Within the lines below, the span from the line with "and the cabin, eac" to the line with "Change Website Language", both ends included, is to be reproduced exactly, with pictures omitted.

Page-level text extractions
┏━━
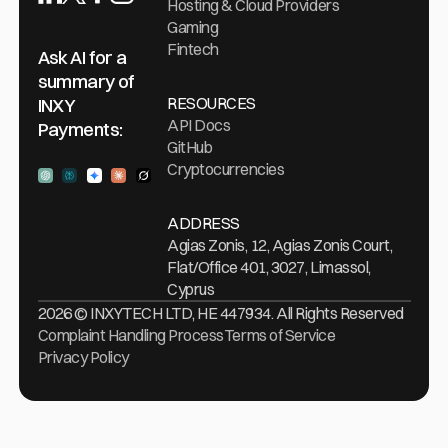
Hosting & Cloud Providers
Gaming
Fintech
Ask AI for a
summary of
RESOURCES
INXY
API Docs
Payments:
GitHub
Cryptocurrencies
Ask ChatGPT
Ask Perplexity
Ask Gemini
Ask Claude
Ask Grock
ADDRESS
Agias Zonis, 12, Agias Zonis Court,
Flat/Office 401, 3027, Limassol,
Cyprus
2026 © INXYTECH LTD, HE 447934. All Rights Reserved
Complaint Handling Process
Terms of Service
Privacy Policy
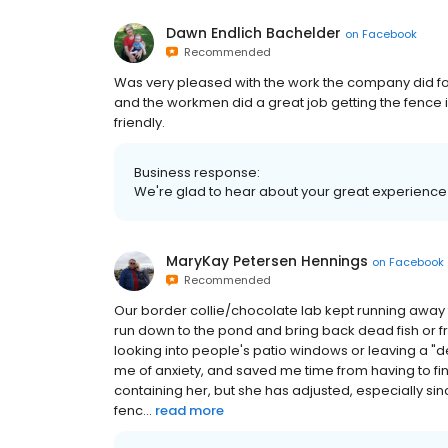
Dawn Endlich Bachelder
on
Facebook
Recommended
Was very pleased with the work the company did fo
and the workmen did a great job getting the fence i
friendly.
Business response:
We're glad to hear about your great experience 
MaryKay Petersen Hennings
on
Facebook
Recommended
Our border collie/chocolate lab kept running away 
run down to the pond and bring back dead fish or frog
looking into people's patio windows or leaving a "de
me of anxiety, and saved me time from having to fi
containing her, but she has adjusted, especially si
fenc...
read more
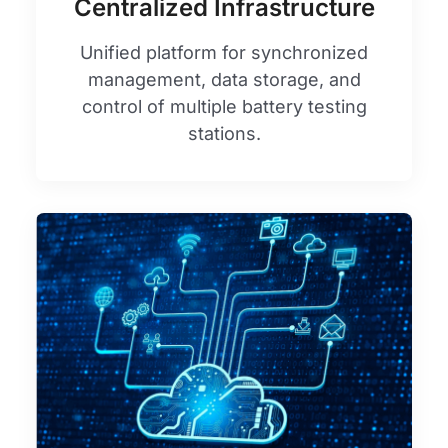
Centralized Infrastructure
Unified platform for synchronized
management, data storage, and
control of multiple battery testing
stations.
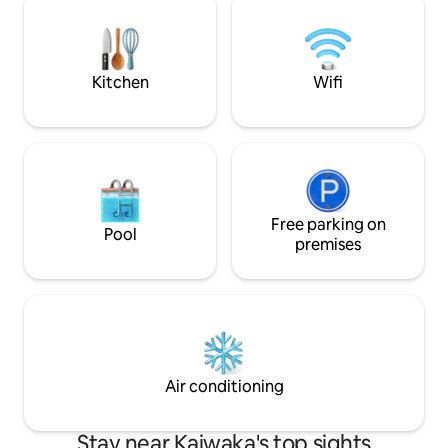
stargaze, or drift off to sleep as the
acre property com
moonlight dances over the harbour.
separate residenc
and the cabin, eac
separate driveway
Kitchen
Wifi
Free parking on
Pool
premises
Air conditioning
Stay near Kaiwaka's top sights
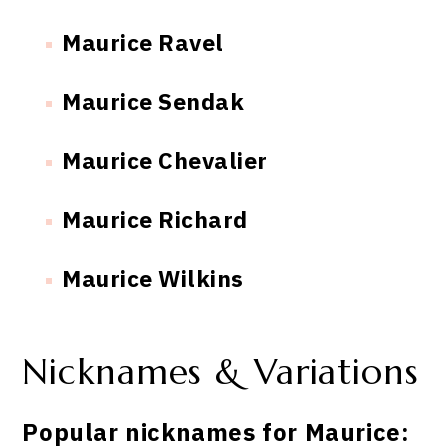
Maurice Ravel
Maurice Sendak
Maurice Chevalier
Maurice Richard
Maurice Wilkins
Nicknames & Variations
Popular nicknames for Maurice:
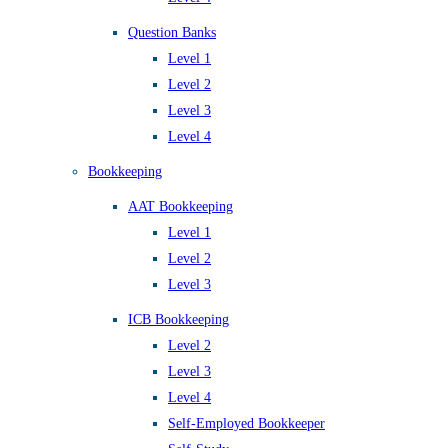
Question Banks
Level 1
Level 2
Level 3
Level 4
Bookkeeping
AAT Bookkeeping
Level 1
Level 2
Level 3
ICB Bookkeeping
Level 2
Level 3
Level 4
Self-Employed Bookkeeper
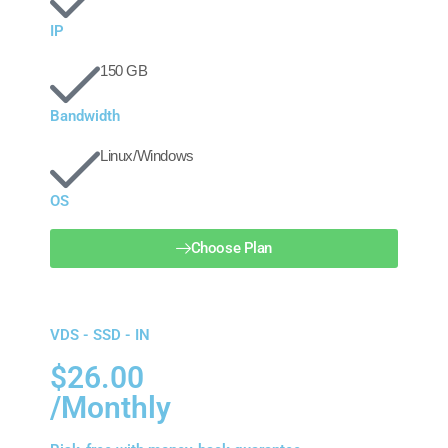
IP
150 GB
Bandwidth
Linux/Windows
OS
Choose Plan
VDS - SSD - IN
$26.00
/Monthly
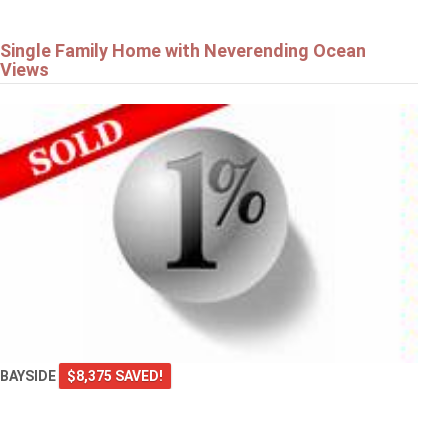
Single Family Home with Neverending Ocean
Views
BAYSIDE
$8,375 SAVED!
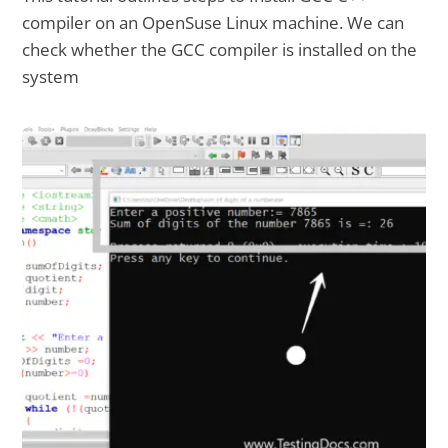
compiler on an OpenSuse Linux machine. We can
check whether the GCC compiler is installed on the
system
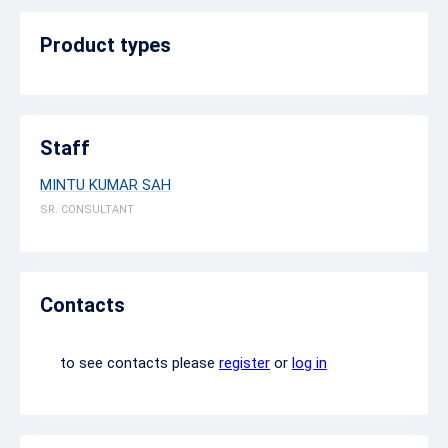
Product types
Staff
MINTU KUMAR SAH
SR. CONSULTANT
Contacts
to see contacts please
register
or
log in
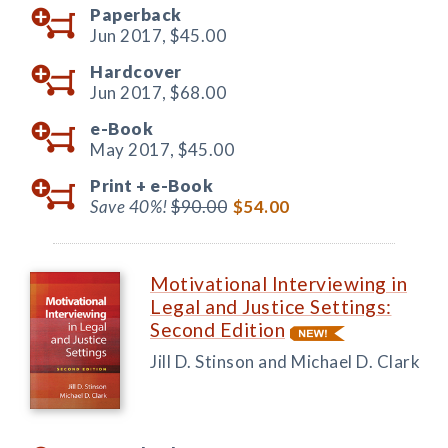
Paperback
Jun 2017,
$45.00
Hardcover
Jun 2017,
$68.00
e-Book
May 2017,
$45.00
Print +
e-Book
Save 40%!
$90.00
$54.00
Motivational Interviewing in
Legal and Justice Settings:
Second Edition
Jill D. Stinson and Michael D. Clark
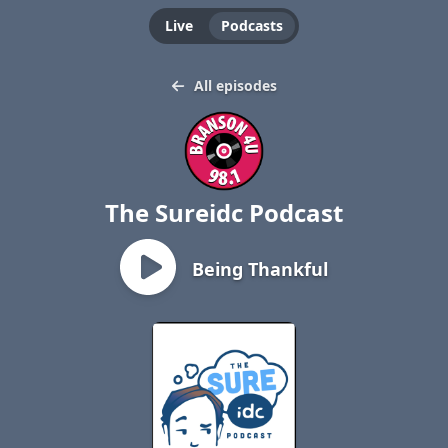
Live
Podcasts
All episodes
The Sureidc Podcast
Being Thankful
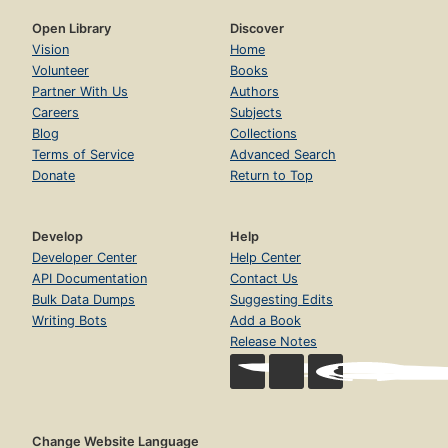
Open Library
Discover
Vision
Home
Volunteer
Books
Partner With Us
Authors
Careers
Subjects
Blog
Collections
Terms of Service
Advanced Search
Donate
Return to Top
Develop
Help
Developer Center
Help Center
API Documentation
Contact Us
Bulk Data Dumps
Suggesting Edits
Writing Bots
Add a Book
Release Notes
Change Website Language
┗━━
┏━━
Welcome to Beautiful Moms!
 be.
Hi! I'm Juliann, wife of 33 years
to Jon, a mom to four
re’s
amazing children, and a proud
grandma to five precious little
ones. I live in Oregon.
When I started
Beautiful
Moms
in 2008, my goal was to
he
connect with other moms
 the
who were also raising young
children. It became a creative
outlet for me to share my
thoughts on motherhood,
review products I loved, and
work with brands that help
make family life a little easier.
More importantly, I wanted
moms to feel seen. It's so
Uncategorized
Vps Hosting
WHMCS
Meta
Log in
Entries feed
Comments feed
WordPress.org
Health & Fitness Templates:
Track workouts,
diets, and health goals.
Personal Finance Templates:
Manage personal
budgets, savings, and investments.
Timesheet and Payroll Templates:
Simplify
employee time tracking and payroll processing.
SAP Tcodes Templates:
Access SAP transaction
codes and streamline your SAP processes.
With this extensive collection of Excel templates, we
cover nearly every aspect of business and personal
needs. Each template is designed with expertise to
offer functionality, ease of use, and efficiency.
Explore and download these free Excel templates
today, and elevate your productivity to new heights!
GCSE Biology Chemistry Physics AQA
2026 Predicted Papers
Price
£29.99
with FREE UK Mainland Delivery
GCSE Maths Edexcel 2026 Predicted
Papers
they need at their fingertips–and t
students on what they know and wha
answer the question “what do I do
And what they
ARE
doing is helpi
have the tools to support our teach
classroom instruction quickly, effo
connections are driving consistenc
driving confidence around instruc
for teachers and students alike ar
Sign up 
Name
┗━━
## Completed task
and the cabin, eac
separate driveway
Kitchen
Wifi
Free parking on
Pool
premises
Air conditioning
Stay near Kaiwaka's top sights
Maurice Ravel
Maurice Sendak
Maurice Chevalier
Maurice Richard
Maurice Wilkins
Nicknames & Variations
Popular nicknames for Maurice:
Question Banks
Level 1
Level 2
Level 3
Level 4
Bookkeeping
AAT Bookkeeping
Level 1
Level 2
Level 3
ICB Bookkeeping
Level 2
Level 3
Level 4
Self-Employed Bookkeeper
IP
150 GB
Bandwidth
Linux/Windows
OS
Choose Plan
VDS - SSD - IN
$26.00
/Monthly
Single Family Home with Neverending Ocean
Views
BAYSIDE
$8,375 SAVED!
compiler on an OpenSuse Linux machine. We can
check whether the GCC compiler is installed on the
system
Product types
Staff
MINTU KUMAR SAH
SR. CONSULTANT
Contacts
to see contacts please
register
or
log in
Paperback
Jun 2017,
$45.00
Hardcover
Jun 2017,
$68.00
e-Book
May 2017,
$45.00
Print +
e-Book
Save 40%!
$90.00
$54.00
Motivational Interviewing in
Legal and Justice Settings:
Second Edition
Jill D. Stinson and Michael D. Clark
Live
Podcasts
All episodes
The Sureidc Podcast
Being Thankful
Open Library
Discover
Vision
Home
Volunteer
Books
Partner With Us
Authors
Careers
Subjects
Blog
Collections
Terms of Service
Advanced Search
Donate
Return to Top
Develop
Help
Developer Center
Help Center
API Documentation
Contact Us
Bulk Data Dumps
Suggesting Edits
Writing Bots
Add a Book
Release Notes
Change Website Language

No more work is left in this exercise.